• _WHAT YOU HAVE TO DO_: In the entries that follow, how many lines contain "title"? Please reply with only the number.

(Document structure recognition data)
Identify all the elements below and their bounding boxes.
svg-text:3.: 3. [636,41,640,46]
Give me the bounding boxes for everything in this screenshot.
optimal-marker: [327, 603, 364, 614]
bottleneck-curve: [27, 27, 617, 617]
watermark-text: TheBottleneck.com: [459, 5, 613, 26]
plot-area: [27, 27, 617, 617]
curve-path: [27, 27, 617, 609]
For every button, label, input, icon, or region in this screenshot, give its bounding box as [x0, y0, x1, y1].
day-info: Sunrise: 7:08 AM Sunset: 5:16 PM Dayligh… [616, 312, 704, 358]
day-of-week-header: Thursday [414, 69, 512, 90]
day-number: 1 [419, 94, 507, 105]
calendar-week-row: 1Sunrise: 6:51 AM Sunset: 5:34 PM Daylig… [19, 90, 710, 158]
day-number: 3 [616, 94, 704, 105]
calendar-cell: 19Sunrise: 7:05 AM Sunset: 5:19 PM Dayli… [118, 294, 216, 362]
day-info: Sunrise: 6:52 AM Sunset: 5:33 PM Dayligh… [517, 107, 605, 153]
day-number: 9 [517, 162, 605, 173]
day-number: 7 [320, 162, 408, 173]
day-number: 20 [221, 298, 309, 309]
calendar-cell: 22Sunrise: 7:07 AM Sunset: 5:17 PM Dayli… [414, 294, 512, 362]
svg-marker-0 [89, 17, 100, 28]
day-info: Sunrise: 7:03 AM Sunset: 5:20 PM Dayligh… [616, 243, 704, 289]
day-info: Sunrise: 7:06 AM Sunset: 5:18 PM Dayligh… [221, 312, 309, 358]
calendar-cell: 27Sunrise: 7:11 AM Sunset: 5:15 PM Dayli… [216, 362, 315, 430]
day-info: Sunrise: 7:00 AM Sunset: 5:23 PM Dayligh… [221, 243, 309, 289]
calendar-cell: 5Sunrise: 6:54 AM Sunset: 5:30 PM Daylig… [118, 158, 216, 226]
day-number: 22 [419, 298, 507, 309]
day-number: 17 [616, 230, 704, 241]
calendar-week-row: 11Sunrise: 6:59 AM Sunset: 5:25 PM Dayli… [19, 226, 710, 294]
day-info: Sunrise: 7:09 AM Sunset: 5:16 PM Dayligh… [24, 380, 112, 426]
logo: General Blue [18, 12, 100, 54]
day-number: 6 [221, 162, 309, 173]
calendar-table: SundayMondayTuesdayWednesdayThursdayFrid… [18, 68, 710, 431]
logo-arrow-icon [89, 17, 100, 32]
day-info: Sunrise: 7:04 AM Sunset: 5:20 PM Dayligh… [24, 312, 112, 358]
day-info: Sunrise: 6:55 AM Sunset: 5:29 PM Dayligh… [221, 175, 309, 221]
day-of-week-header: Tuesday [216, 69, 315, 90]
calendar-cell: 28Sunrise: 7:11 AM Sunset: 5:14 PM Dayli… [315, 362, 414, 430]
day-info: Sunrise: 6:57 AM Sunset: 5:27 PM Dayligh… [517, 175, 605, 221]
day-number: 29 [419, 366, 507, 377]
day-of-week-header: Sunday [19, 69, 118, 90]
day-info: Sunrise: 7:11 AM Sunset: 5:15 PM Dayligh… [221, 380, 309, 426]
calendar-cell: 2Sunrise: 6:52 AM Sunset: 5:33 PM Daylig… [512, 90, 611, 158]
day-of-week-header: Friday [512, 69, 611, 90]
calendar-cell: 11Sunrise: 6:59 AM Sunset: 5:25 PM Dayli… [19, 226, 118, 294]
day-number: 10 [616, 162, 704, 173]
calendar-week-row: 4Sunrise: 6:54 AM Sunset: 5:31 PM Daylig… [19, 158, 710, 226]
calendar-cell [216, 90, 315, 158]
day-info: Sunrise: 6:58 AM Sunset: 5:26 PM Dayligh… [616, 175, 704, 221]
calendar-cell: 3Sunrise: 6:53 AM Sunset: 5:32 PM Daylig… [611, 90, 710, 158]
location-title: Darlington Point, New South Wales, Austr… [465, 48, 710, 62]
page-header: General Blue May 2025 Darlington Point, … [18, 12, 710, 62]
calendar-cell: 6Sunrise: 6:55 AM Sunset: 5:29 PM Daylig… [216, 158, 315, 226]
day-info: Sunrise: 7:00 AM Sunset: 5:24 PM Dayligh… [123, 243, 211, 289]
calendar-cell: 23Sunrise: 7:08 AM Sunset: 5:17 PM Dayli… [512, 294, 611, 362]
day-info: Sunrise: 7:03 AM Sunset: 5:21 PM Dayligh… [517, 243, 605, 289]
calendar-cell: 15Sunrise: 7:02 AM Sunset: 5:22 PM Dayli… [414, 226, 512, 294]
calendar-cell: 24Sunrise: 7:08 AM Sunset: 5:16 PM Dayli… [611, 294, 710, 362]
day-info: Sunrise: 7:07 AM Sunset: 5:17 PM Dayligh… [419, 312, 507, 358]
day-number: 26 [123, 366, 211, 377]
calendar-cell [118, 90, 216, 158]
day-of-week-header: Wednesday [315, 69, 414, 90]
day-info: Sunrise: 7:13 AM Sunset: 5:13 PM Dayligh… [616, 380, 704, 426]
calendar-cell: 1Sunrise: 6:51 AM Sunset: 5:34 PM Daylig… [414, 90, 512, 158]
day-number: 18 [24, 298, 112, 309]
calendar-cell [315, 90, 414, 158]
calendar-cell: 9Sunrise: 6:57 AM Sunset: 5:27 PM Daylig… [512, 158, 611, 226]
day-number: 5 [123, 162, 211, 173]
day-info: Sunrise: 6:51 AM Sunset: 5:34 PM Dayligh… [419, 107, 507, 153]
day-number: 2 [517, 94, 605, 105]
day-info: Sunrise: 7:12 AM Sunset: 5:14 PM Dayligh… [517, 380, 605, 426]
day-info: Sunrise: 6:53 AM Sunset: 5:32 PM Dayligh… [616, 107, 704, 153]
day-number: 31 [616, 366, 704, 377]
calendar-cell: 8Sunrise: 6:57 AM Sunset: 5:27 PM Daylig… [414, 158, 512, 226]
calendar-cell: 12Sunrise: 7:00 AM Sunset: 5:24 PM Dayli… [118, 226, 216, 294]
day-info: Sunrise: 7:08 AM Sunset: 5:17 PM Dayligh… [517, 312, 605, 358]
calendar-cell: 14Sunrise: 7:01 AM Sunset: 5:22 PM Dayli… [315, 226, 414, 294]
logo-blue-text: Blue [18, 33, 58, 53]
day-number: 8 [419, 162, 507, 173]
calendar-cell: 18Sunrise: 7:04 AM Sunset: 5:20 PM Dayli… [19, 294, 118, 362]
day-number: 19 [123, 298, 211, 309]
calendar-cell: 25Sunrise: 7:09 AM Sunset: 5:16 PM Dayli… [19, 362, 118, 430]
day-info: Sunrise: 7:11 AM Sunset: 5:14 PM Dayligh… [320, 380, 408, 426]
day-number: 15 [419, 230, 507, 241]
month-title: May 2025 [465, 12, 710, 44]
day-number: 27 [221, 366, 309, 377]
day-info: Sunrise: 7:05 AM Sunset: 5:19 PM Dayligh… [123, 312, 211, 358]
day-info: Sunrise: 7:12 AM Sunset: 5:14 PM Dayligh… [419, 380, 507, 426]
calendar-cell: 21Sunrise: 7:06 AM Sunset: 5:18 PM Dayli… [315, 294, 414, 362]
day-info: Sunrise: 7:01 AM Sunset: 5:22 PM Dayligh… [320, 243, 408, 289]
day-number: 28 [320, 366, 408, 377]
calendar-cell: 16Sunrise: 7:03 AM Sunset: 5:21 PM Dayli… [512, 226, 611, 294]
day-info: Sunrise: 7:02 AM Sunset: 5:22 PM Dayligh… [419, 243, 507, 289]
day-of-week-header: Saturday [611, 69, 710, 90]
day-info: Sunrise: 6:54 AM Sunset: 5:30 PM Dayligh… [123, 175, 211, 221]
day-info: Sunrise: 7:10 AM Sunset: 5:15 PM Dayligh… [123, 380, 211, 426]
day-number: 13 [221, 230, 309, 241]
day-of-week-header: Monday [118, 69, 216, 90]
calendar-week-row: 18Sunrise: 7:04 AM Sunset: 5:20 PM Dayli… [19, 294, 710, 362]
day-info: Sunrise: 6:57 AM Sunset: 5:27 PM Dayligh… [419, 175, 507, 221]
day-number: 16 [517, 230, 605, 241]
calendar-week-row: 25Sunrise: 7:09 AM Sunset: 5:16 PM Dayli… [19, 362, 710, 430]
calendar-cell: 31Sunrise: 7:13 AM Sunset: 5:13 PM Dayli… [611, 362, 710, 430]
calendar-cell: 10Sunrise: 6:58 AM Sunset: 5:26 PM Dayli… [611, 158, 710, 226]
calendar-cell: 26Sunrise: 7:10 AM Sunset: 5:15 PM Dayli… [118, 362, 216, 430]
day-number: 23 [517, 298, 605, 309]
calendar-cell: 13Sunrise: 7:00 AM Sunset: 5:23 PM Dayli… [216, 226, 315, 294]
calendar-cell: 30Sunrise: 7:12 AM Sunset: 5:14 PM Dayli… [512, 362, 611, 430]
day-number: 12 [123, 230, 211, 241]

• _TASK SOLUTION_: 2